Une « indécente ingérence contre la souveraineté de la Somalie »
Pour le président somalien, Mohamed Abdullahi Mohamed, cela constitue une « indécente ingérence contre la souveraineté de la Somalie », Mogadiscio menant depuis plusieurs années une lutte intense pour l’intégrité territoriale et l’unité du pays.
Les EAU négocient également l’utilisation du port de Bosasso avec les chefs de la région de Puntland, qui se sont déclarés autonomes en 1998. Là aussi, Abu Dhabi ne peut ignorer ce que cela représente pour les autorités mogadisciennes, qui ne supportent pas que les Émirats traitent directement avec les États indépendants autoproclamés.
Pour les experts, l’attitude d’Abu Dhabi ne doit rien au hasard. D’après le centre de recherche canadien Global Research, les EAU « tentent de déstabiliser la Somalie en représailles du refus de Mogadiscio de couper les liens avec le Qatar, et de son accord avec Ankara pour permettre l’installation d’une base militaire turque sur son territoire ».

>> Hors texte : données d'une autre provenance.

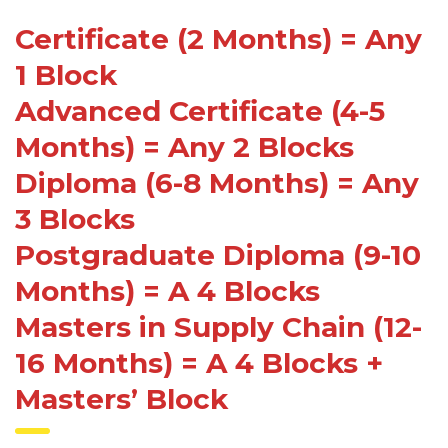
Certificate (2 Months) = Any
1 Block
Advanced Certificate (4-5
Months) = Any 2 Blocks
Diploma (6-8 Months) = Any
3 Blocks
Postgraduate Diploma (9-10
Months) = A 4 Blocks
Masters in Supply Chain (12-
16 Months) = A 4 Blocks +
Masters’ Block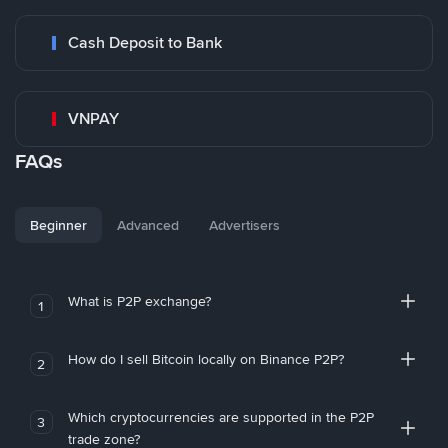
Cash Deposit to Bank
VNPAY
FAQs
Beginner
Advanced
Advertisers
What is P2P exchange?
1
How do I sell Bitcoin locally on Binance P2P?
2
Which cryptocurrencies are supported in the P2P
3
trade zone?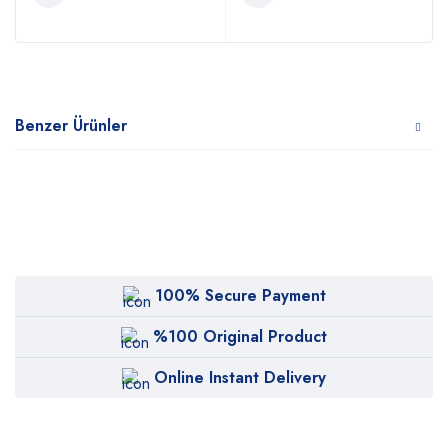
Benzer Ürünler
100% Secure Payment
%100 Original Product
Online Instant Delivery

Les Émiratis ne connaissent que trop bien les faiblesses du pays africain, et s’ils appuient là où cela fait le plus mal c’est pour mieux faire payer à la Somalie sa neutralité dans la crise du Golfe. Seulement, après vingt années de guerre civile, le développement du terrorisme international et l’effondrement de l’économie, la Somalie n’a pas besoin de cela.